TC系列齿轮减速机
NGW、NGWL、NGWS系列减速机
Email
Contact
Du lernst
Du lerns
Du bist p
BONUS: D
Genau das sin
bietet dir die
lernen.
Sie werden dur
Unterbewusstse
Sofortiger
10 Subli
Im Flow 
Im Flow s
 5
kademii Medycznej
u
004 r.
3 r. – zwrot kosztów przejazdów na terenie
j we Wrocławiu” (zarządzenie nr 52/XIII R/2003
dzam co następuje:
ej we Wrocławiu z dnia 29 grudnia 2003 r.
****************************************
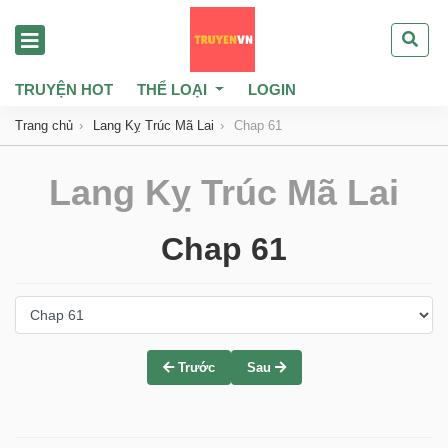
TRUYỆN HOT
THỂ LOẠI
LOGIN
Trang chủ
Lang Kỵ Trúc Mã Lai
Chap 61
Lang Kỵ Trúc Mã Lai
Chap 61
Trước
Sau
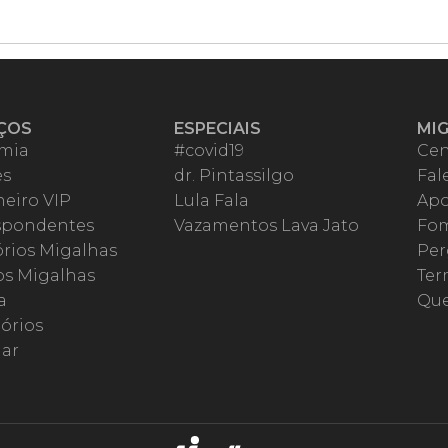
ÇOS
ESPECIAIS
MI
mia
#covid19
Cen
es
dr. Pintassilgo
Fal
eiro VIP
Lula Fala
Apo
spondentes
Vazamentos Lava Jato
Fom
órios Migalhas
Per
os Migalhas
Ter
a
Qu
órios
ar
****************************************
**TASK REQUIREMENTS**
Across the entries above, work out how many lines hold "Wrocławiu". The answer is that number alone.

**ANSWER**
2